The most prominent recent example is digital media company Axios Local, which in two years has established operations in 24 cities with plans to expand to 30 by the end of the year.
Axios Local’s newsletters, which combine some original reporting with curated content from others, now have more than 1 million subscribers.
The potential of this model spurred Atlanta-based Cox Enterprises to acquire Axios earlier this month in a cash deal said to be valued at $525 million.
Medill Metro Media Lab at work
Local news in America also is being served by a growing number of universities.
Medill’s Metro Media Lab, a project funded by the Robert R. McCormick Foundation, is working directly with Chicago news organizations on consumer research, audience strategy and financial management. Its nonprofit partners so far have included NPR affiliate WBEZ, Block Club Chicago, South Side Weekly, Growing Community Media and Evanston RoundTable.
For many years, universities across the country have provided student-generated reporting for local news organizations. These programs provide invaluable experiences for aspiring journalists and much-needed news stories for local outlets from statehouses, city halls and even sports playing fields.

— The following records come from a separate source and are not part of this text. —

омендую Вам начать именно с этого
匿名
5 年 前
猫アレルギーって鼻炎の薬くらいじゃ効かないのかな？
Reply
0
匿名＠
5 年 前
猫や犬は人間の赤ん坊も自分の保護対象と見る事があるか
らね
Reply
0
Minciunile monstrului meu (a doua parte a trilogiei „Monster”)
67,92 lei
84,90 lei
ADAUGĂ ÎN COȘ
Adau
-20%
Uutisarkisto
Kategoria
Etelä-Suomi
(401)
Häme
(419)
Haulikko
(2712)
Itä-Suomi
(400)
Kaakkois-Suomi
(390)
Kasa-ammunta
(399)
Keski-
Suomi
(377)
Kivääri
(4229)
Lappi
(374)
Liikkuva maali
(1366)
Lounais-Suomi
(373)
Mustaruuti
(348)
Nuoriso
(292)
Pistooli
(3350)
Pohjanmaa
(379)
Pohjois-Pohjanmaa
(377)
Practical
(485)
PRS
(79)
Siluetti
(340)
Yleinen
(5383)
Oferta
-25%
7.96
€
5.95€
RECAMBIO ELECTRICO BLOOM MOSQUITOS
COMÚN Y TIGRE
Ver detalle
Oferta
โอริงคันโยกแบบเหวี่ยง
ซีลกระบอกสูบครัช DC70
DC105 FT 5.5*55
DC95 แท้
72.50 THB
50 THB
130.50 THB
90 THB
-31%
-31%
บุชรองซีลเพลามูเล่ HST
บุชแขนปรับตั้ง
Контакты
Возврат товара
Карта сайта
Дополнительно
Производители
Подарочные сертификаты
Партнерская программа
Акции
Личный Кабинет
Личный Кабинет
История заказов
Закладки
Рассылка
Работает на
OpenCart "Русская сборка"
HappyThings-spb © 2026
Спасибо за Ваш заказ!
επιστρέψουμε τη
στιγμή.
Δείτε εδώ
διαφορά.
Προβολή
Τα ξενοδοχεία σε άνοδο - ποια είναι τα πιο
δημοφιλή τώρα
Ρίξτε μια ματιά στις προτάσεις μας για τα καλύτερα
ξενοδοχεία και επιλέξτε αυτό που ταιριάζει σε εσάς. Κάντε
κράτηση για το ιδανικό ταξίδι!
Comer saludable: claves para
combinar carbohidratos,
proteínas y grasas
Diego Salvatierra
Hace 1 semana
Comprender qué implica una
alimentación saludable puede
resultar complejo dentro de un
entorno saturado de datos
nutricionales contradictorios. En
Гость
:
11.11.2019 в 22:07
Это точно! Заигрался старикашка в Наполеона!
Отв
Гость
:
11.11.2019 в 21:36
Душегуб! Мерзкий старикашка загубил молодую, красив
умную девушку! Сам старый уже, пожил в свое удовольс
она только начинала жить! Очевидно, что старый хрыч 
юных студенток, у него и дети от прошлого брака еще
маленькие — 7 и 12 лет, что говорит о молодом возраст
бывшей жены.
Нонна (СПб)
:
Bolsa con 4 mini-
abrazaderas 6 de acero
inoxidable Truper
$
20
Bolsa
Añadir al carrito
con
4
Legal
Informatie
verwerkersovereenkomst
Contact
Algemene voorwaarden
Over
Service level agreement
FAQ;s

These university efforts now extend way beyond providing news stories, however.
For the past three years, the University of Kansas in Lawrence has been producing an award-winning online news site during the academic year in the nearby small community of Eudora, population 6,500, where the local newspaper collapsed during the Great Recession.

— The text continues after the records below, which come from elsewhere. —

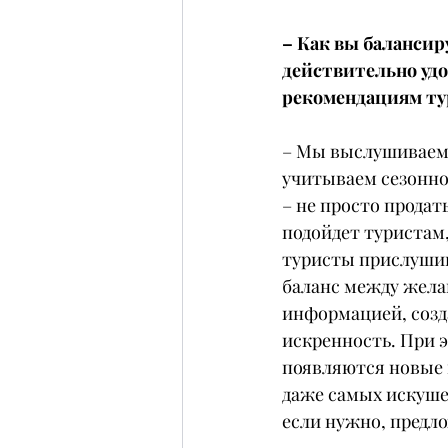
– Как вы балансир
действительно удо
рекомендациям ту
– Мы выслушиваем 
учитываем сезоннос
– не просто продат
подойдет туристам,
туристы прислушива
баланс между жела
информацией, созда
искренность. При 
появляются новые 
даже самых искушен
если нужно, предл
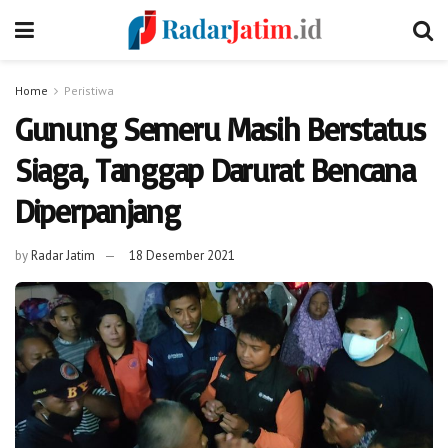
Home
Peristiwa
Gunung Semeru Masih Berstatus
Siaga, Tanggap Darurat Bencana
Diperpanjang
by
Radar Jatim
18 Desember 2021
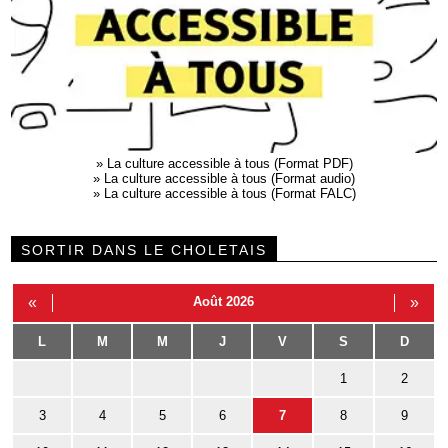
»
La culture accessible à tous (Format PDF)
»
La culture accessible à tous (Format audio)
»
La culture accessible à tous (Format FALC)
SORTIR DANS LE CHOLETAIS
«
Août 2026
»
L
M
M
J
V
S
D
1
2
3
4
5
6
7
8
9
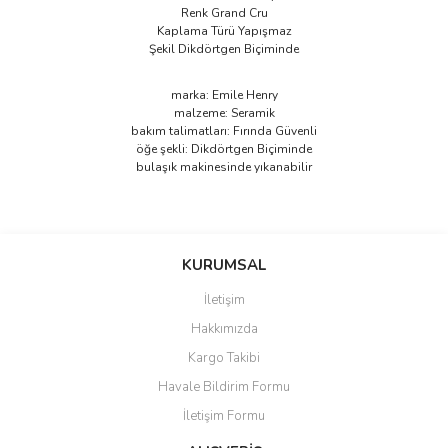
Renk Grand Cru
Kaplama Türü Yapışmaz
Şekil Dikdörtgen Biçiminde
marka: Emile Henry
malzeme: Seramik
bakım talimatları: Fırında Güvenli
öğe şekli: Dikdörtgen Biçiminde
bulaşık makinesinde yıkanabilir
Bu ürünün fiyat bilgisi, resim, ürün açıklamalarında ve diğer
konularda yetersiz gördüğünüz noktaları öneri formunu kullanarak
Bu ürüne ilk yorumu siz yapın!
KURUMSAL
tarafımıza iletebilirsiniz.
Görüş ve önerileriniz için teşekkür ederiz.
İletişim
Yorum Yaz
Hakkımızda
Ürün resmi kalitesiz, bozuk veya görüntülenemiyor.
Kargo Takibi
Ürün açıklamasında eksik bilgiler bulunuyor.
Havale Bildirim Formu
Ürün bilgilerinde hatalar bulunuyor.
İletişim Formu
Ürün fiyatı diğer sitelerden daha pahalı.
Bu ürüne benzer farklı alternatifler olmalı.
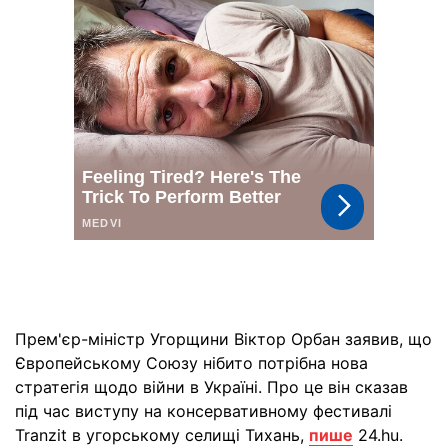
Прем'єр-міністр Угорщини Віктор Орбан заявив, що
Європейському Союзу нібито потрібна нова
стратегія щодо війни в Україні. Про це він сказав
під час виступу на консервативному фестивалі
Tranzit в угорському селищі Тихань,
пише
24.hu.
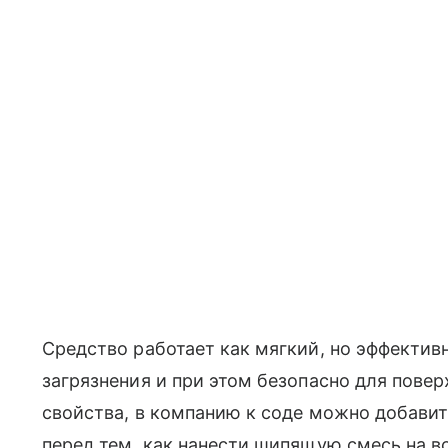
Средство работает как мягкий, но эффектив
загрязнения и при этом безопасно для пов
свойства, в компанию к соде можно добави
перед тем, как нанести шипящую смесь на в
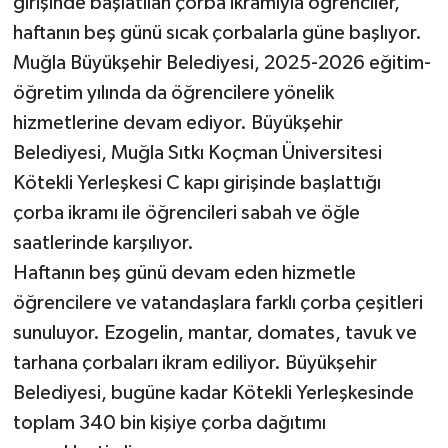
girişinde başlatılan çorba ikramıyla öğrenciler,
haftanın beş günü sıcak çorbalarla güne başlıyor.
Muğla Büyükşehir Belediyesi, 2025-2026 eğitim-
öğretim yılında da öğrencilere yönelik
hizmetlerine devam ediyor. Büyükşehir
Belediyesi, Muğla Sıtkı Koçman Üniversitesi
Kötekli Yerleşkesi C kapı girişinde başlattığı
çorba ikramı ile öğrencileri sabah ve öğle
saatlerinde karşılıyor.
Haftanın beş günü devam eden hizmetle
öğrencilere ve vatandaşlara farklı çorba çeşitleri
sunuluyor. Ezogelin, mantar, domates, tavuk ve
tarhana çorbaları ikram ediliyor. Büyükşehir
Belediyesi, bugüne kadar Kötekli Yerleşkesinde
toplam 340 bin kişiye çorba dağıtımı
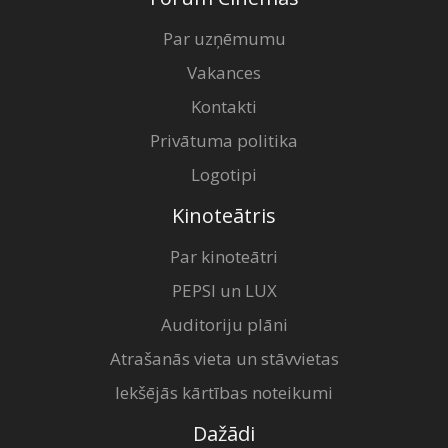
Par uzņēmumu
Vakances
Kontakti
Privātuma politika
Logotipi
Kinoteātris
Par kinoteātri
PEPSI un LUX
Auditoriju plāni
Atrašanās vieta un stāvvietas
Iekšējās kārtības noteikumi
Dažādi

The Grady College of Journalism and Mass Communication at the University of Georgia in Athens announced last fall that it would help rescue the nearby Oglethorpe County Echo, which was converted to a nonprofit and now includes a corps of student journalists.
These efforts illustrate how the local news ecosystem in the U.S. has entered a phase of robust experimentation. At the same time, however, the unabated loss of local newspapers in the U.S. is a shrill-sounding alarm about the urgency to reinvent the local news business model.
Indeed, the continuing secular declines in print, combined with high inflation and weakening consumer demand, could further accelerate the loss of local news in the U.S. in the coming months.
That’s why new models like those in places like Ohio, North Carolina, Kansas, Illinois and Georgia could provide a path forward and help fuel innovation for a local news industry so vital to American democracy.